* [EXERCISE]
Could you transcribe all of the data exactly and skip any pictures?
START PROVIDED ENTRIES
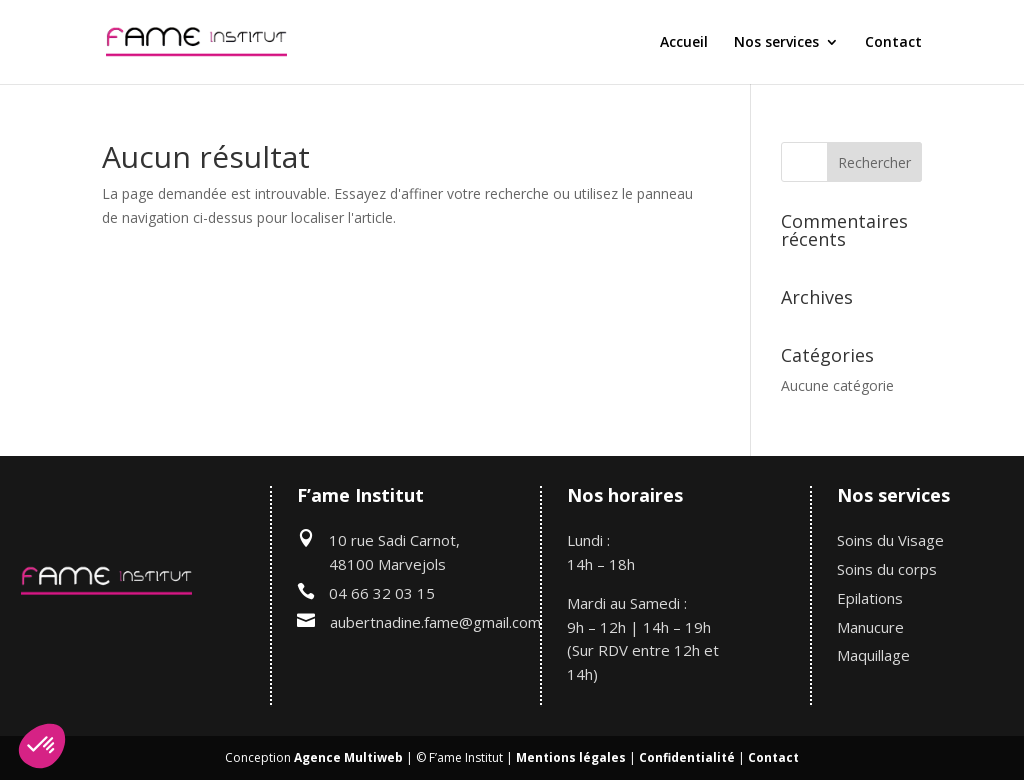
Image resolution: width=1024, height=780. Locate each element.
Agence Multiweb (348, 757)
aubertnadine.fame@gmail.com (435, 622)
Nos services (776, 43)
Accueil (684, 43)
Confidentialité (687, 757)
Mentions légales (571, 757)
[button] (42, 746)
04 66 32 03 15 (382, 593)
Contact (893, 43)
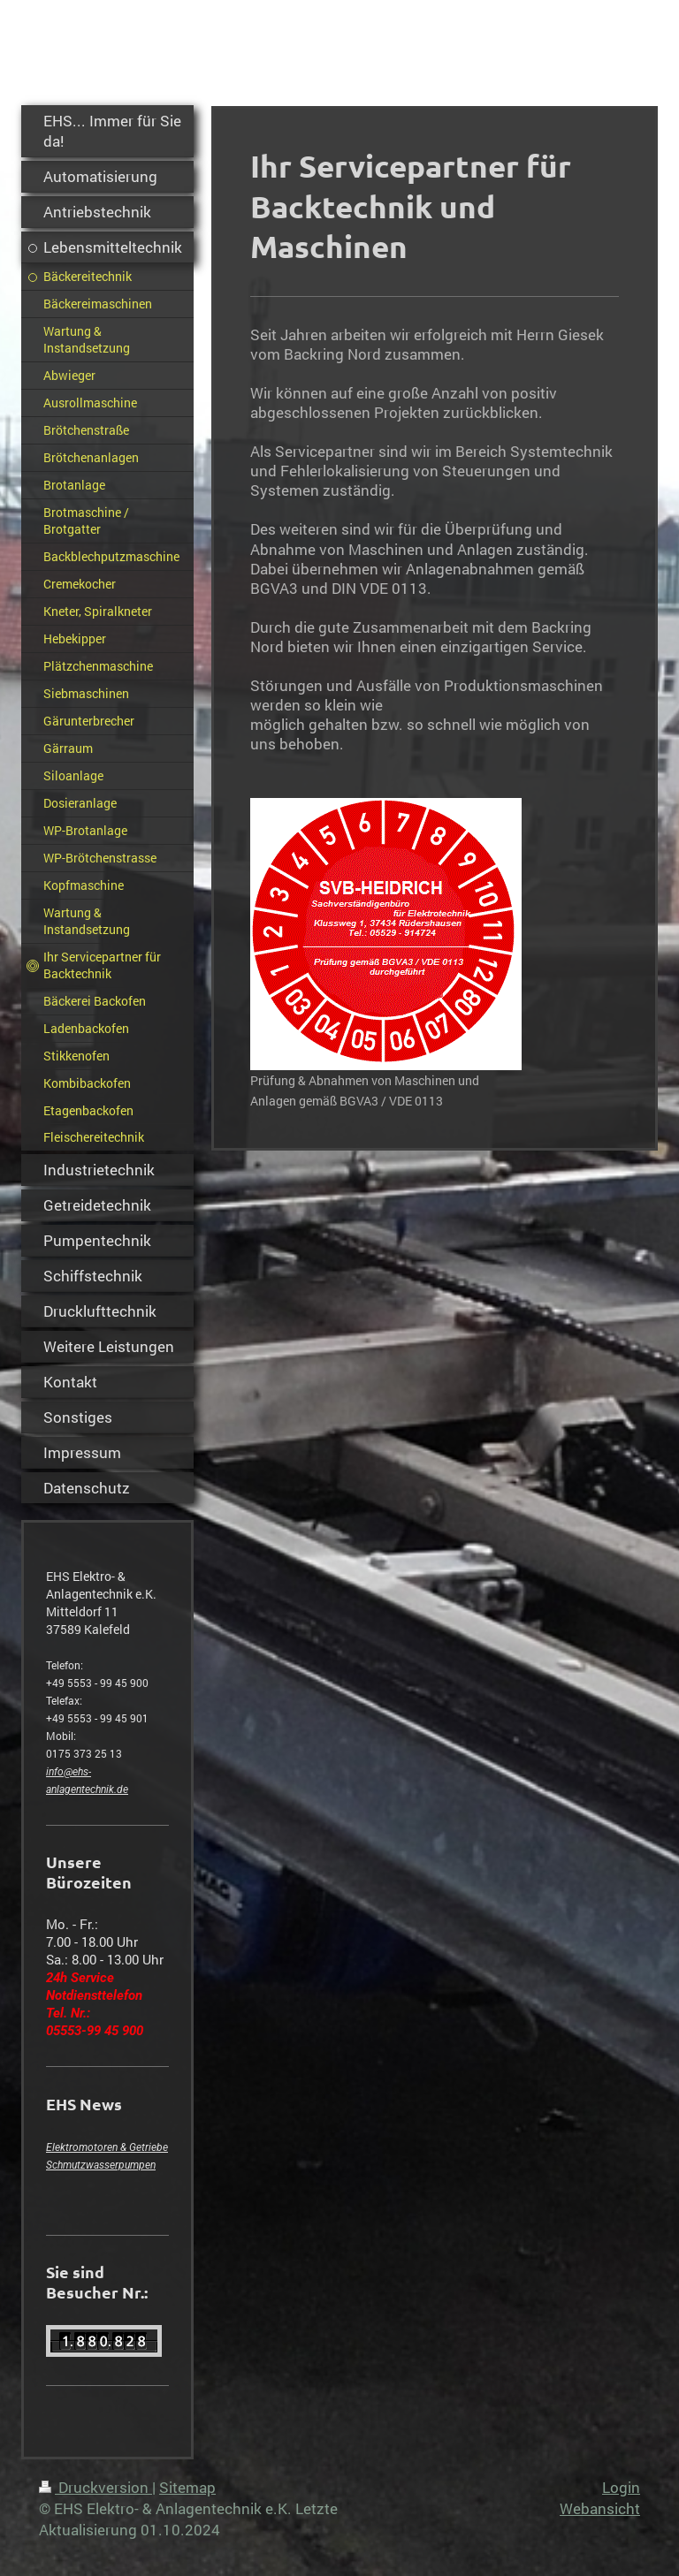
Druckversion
END PROVIDED ENTRIES
* [RESPONSE BOX]
Image resolution: width=1024, height=780. Locate each element.
Agence Multiweb (348, 757)
aubertnadine.fame@gmail.com (435, 622)
Nos services (776, 43)
Accueil (684, 43)
Confidentialité (687, 757)
Mentions légales (571, 757)
[button] (42, 746)
04 66 32 03 15 (382, 593)
Contact (893, 43)
Druckversion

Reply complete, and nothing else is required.